With only four weeks left in the season, this situation leaves drivers feeling they are playing a kind of restrictor plate roulette.

The restrictor plate tends to produce large packs of cars going the same speed. One bobbles, they all bobble producing multi-car crashes, and running up front provides little protection.

"If you look at history, the wreck always starts from fourth place to fifth, sixth or seventh place," driver Jeff Burton said. "So when you're running well you get in the wreck."

Drivers speak of these restrictor plate induced accidents as inevitable. One or two of these piles-ups can rearrange the point standings. This year because of the rescheduling of the Pepsi 400 due to the Florida wild fires, Daytona will follow Talladega. Jeff Gordon and Mark Martin are a decisive one and two now, but will they be in two weeks?

"I'd hate to be Jeff or Mark Martin right now going to Talladega and going to Daytona," driver Ricky Rudd said. "Not that they are bad races, but in a points battle you don't have a lot of control."

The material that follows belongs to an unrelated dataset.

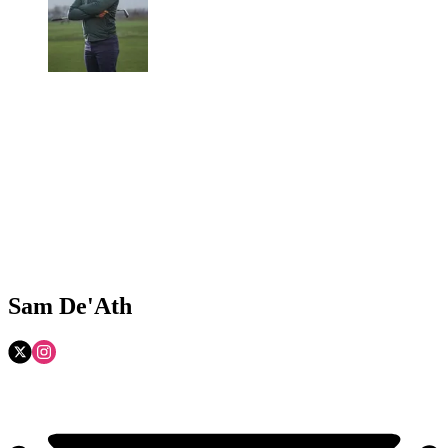
Sam De'Ath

"With these two races back to back, I'm sure it's going to put a lot of stress on everybody these last couple of weeks," driver Bobby Labonte said.

The guy at the top puts a good spin on his tendency to not spin out.

"I think of those tracks as being positive for us," driver Jeff Gordon said. "Those are good race tracks for us, we run well there."

"To do them back to back is difficult because most teams only have one good speedway car," Burton said. "If you go to Talladega and wreck it, you go to Daytona with a car that is not as good."

The revised schedule may not be fair to the front runners, but it does bring a certain element of doubt about whether the season championship race is going to be a Jeff Gordon runaway.